Shadowing by UK design duo Chomko & Rosier won the Playable City Award in 2014. Shadowing gives memory to a city lights, enabling them to record and play back the shadows of those who passed underneath. As the sun sets over the city, Shadowing streetlights capture the movements of pedestrians and echo them back as shadows to the next passerby, inviting interaction between people who share a space.

Shadowing was first installed in eight locations across the city of Bristol over six weeks in the autumn of 2014. The lights drew in residents and visitors into some of the unexpected and lesser-travelled streets and pathways of Bristol, and some residents commented that the reanimation of the streets made them feel safer. 

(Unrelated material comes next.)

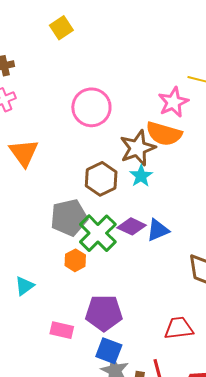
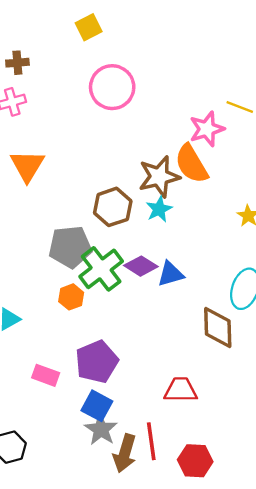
pink circle: (91, 107) -> (112, 87), moved
orange semicircle: (164, 134) -> (191, 164), turned 36
purple pentagon: (104, 313) -> (97, 362), turned -30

Shadowing official website

Urbanimals (2015)

The 2015 Playable City Award went to Urbanimals by LAX (Laboratory for Architectural Experiments), an experimental design team based in Poland. Urbanimals are a playful pack of creatures, dolphin, rabbit, kangaroo and beetle, that appear in unexpected places across the city, waiting for people to play.

Triggered by people passing or stopping, the origami-like creatures interact with passers-by and cause them to look again at the spaces around them. By prompting people to look at the city from a new perspective, the creatures facilitate the forging of a more creative connection between citizen and city.

Urbanimals official website

*Playable City is a registered trade mark of Watershed.